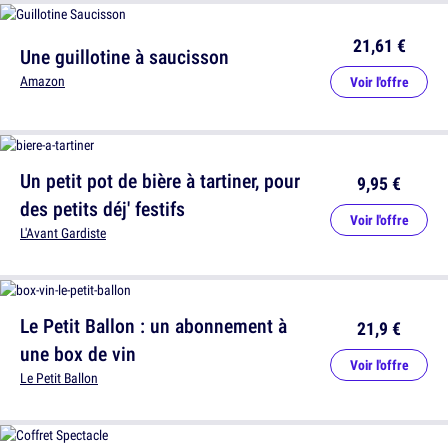
21,61 €
Une guillotine à saucisson
Amazon
Voir l'offre
Un petit pot de bière à tartiner, pour
9,95 €
des petits déj' festifs
Voir l'offre
L'Avant Gardiste
Le Petit Ballon : un abonnement à
21,9 €
une box de vin
Voir l'offre
Le Petit Ballon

▸ Problem
Please filter the listing down to lines that include the word "Ballon".

▸ Response box
Le Petit Ballon : un abonnement à
Le Petit Ballon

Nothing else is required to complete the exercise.